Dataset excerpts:
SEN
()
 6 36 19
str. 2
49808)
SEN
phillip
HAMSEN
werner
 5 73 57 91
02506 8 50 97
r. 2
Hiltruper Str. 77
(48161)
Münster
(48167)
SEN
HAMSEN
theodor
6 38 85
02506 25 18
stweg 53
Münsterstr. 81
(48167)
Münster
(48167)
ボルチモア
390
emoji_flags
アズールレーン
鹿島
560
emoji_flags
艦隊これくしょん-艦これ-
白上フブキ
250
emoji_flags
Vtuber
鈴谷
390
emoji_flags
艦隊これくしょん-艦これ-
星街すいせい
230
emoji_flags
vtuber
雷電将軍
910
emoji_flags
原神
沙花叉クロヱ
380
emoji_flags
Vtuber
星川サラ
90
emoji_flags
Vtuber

...

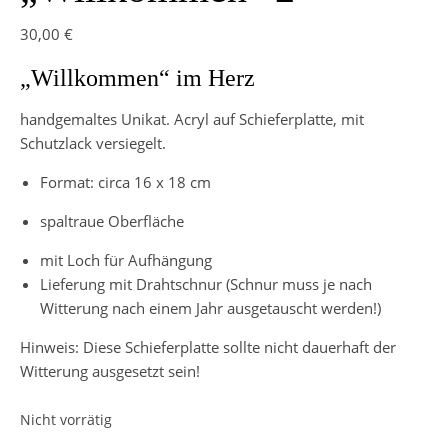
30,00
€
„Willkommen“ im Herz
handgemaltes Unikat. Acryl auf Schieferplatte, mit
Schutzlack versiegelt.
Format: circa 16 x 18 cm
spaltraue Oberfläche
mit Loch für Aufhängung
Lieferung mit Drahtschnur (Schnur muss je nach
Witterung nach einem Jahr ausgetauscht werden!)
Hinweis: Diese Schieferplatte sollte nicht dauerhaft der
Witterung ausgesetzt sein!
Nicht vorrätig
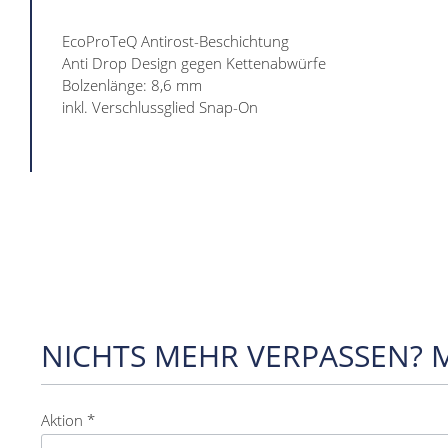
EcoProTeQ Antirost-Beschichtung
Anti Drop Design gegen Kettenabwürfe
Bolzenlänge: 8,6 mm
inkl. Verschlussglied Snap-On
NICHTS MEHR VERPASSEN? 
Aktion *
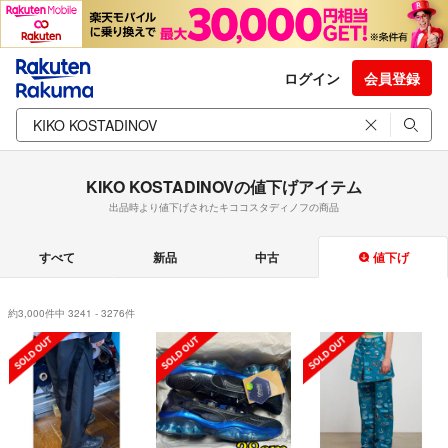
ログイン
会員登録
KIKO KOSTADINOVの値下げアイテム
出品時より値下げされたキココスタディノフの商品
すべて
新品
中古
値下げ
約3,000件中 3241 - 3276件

**Task requirements:**
Only the lines containing the word "nach" should be returned from the data above.

**Task result:**
Lieferung mit Drahtschnur (Schnur muss je nach
Witterung nach einem Jahr ausgetauscht werden!)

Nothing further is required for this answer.